Change Data Capture Engine and Kusto Query
The Change Data Capture (CDC) Engine provides scalable detection and processing of data changes that trigger lifecycle events in EmpowerID's identity lifecycle automation. Rather than manually coding change detection logic for each workflow event, the CDC Engine leverages SQL Server's native Change Data Capture capabilities combined with Azure Log Analytics and Kusto Query Language to automatically track, analyze, and respond to identity attribute changes.
This architecture enables EmpowerID to detect complex lifecycle events—such as mover events triggered by multiple attribute changes within specific timeframes—without requiring custom code for each scenario.

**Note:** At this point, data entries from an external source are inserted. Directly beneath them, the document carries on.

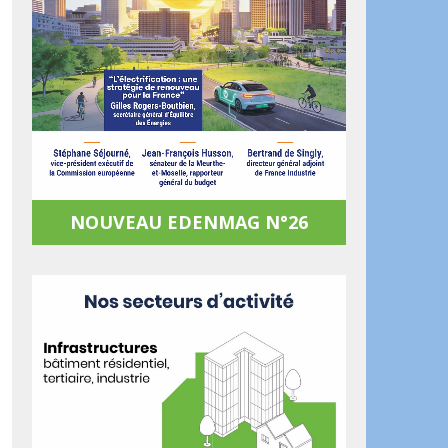
NOUVEAU EDENMAG N°26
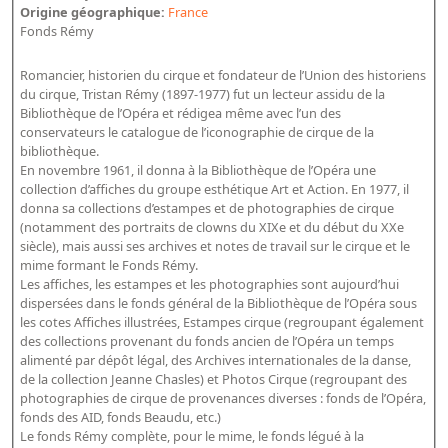
Répertoire des catalogues d'expositions
Origine géographique:
France
Fonds Rémy
Répertoire des catalogues
Répertoire des manuscrits du XXe siècle
Romancier, historien du cirque et fondateur de l’Union des historiens
du cirque, Tristan Rémy (1897-1977) fut un lecteur assidu de la
Bibliothèque de l’Opéra et rédigea même avec l’un des
Publications
conservateurs le catalogue de l’iconographie de cirque de la
bibliothèque.
Guides des sources publiés
En novembre 1961, il donna à la Bibliothèque de l’Opéra une
collection d’affiches du groupe esthétique Art et Action. En 1977, il
Ouvrages et documents sur la BnF numérisés dans Gallica
donna sa collections d’estampes et de photographies de cirque
Revue de la Bibliothèque nationale de France
(notamment des portraits de clowns du XIXe et du début du XXe
siècle), mais aussi ses archives et notes de travail sur le cirque et le
Directeurs de la Bibliothèque nationale du XIVe siècle à nos jours
mime formant le Fonds Rémy.
Les affiches, les estampes et les photographies sont aujourd’hui
Listes et biographies des directeurs de départements
dispersées dans le fonds général de la Bibliothèque de l’Opéra sous
Implantations de la Bibliothèque nationale de France
les cotes Affiches illustrées, Estampes cirque (regroupant également
des collections provenant du fonds ancien de l’Opéra un temps
Le fil de l'histoire (frise chonologique)
alimenté par dépôt légal, des Archives internationales de la danse,
La Bibliothèque nationale de France à livre ouvert
de la collection Jeanne Chasles) et Photos Cirque (regroupant des
photographies de cirque de provenances diverses : fonds de l’Opéra,
Richelieu, Bibliothèques - Musée - Galeries
fonds des AID, fonds Beaudu, etc.)
Le fonds Rémy complète, pour le mime, le fonds légué à la
Gallica - Son histoire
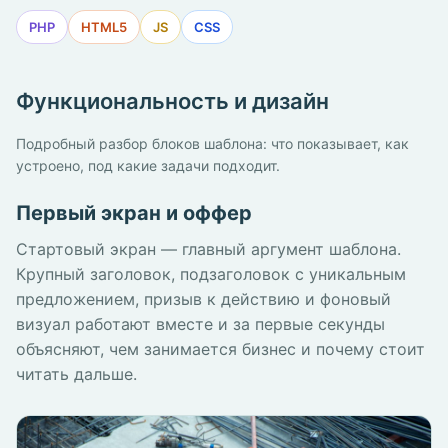
PHP
HTML5
JS
CSS
Функциональность и дизайн
Подробный разбор блоков шаблона: что показывает, как
устроено, под какие задачи подходит.
Первый экран и оффер
Стартовый экран — главный аргумент шаблона.
Крупный заголовок, подзаголовок с уникальным
предложением, призыв к действию и фоновый
визуал работают вместе и за первые секунды
объясняют, чем занимается бизнес и почему стоит
читать дальше.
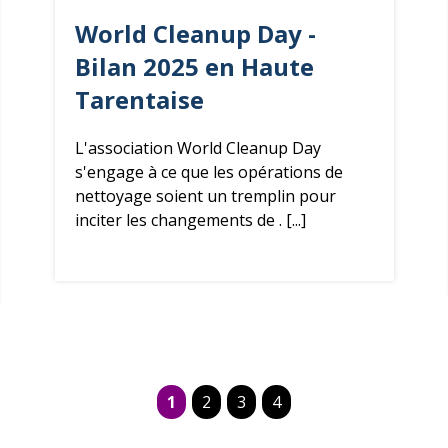
World Cleanup Day -
Bilan 2025 en Haute
Tarentaise
L'association World Cleanup Day
s'engage à ce que les opérations de
nettoyage soient un tremplin pour
inciter les changements de . [...]
1
2
3
4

The Challenge of Capturing Data Changes
EmpowerID's event engine enables users to create and configure various flow events for joiners, movers, new mailbox discoveries, and security breach events without coding. After defining these events, the engine evaluates them against established policies to determine appropriate workflows to execute in response. During these workflows, data changes occur throughout the Identity Warehouse, and capturing exactly what changed presents significant challenges:
Complexity of Event Detection
- Some events cannot be mapped through simple rule-based processes
- A "mover" event might occur when two out of three attributes (manager, department, or job title) change within 24 hours
- Different organizations define lifecycle events differently based on their business requirements
- Writing custom code for each event type is neither scalable nor maintainable
Scale and Performance Requirements
- EmpowerID manages thousands of identity changes across large organizations
- Real-time or near-real-time detection is required for security and compliance
- Change tracking must not impact transactional performance of the Identity Warehouse
- Historical change data must be retained for audit and compliance purposes
The CDC Engine Solution
EmpowerID addresses these challenges by implementing a scalable Change Data Capture solution that:
- Applies CDC selectively to specific tables and attributes in the Identity Warehouse
- Generates comprehensive changelogs of all modifications automatically
- Transmits change data to Azure Log Analytics for advanced querying
- Leverages Kusto Query Language for flexible event detection logic
- Triggers workflows when specific change patterns are identified
This approach eliminates the need for manual coding of change detection logic while providing the flexibility to define complex event criteria through queries rather than code.
Architecture Components
The CDC Engine consists of several integrated Azure and SQL Server components working together to detect and process identity changes:
EmpowerID Identity Warehouse
The Identity Warehouse is hosted in Azure SQL Database and serves as the central repository for identity data. When CDC is enabled on specific tables, SQL Server automatically creates:
- CDC History Tables - Named with "_CT" (Change Tracking) suffix, these tables store all insert, update, and delete operations with metadata columns tracking change type, time, and sequence
- Deleted Records Tables - Store records of deleted entries for audit purposes
- System Functions - Provide queryable interfaces to retrieve changes within specific time ranges or sequence numbers
CDC operates at the database level and requires minimal configuration once enabled. The feature is available by default in Azure SQL Database.
PowerShell Scripts
PowerShell scripts deployed in Azure Kubernetes Cluster as containers perform the data transformation and transfer functions:
Master Script
- Runs an infinite loop with 5-minute intervals
- Triggers the change streaming script on schedule
- Manages container lifecycle and error recovery
Change Streaming Script (change_streaming_script.ps1)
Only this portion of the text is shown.